ACTION ITEM — Whenever a line in the material below includes "Company", copy that line.

ENTRIES PROVIDED —

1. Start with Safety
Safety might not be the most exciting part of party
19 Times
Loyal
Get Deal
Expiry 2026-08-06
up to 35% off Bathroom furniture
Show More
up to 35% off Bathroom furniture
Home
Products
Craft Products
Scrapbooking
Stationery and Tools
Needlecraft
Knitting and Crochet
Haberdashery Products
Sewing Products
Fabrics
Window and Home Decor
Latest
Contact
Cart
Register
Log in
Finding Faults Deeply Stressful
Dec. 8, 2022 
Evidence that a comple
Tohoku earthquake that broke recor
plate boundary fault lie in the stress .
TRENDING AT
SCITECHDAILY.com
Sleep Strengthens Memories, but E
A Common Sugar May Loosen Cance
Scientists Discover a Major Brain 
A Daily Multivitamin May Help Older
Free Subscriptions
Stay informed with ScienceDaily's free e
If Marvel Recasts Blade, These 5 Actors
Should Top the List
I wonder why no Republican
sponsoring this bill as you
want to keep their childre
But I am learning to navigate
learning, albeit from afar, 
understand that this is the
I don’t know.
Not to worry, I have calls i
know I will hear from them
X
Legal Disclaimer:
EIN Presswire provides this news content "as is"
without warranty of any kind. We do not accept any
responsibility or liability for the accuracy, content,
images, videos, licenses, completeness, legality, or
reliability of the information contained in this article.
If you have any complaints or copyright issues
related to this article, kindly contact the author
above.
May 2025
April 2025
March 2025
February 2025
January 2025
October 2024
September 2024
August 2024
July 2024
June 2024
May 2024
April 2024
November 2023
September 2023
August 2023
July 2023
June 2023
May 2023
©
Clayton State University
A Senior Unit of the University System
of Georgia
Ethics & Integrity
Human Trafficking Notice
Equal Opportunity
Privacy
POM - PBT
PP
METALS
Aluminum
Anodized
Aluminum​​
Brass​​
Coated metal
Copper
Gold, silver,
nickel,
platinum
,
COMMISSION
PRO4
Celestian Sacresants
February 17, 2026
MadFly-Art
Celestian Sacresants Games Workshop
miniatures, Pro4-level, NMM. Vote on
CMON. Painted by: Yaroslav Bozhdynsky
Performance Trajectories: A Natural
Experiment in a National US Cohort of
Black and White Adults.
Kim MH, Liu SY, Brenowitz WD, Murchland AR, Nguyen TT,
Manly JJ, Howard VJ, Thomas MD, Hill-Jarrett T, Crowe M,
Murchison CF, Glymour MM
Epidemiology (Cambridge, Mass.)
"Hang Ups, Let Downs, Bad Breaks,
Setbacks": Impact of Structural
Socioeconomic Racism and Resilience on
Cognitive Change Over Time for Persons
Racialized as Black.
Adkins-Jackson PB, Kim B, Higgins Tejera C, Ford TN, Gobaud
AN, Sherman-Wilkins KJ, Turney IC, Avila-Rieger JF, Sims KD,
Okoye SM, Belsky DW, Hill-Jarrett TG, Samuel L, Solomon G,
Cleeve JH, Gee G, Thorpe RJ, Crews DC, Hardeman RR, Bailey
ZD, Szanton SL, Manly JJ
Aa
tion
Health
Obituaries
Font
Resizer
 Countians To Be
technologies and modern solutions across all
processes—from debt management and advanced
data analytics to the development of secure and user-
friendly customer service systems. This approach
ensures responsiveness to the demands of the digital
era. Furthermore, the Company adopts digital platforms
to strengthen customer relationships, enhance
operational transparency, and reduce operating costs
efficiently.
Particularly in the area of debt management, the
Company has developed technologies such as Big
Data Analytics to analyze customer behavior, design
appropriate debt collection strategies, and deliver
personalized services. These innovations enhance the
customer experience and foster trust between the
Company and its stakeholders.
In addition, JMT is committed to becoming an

THE COMPLETED TASK —
era. Furthermore, the Company adopts digital platforms
Company has developed technologies such as Big
Company and its stakeholders.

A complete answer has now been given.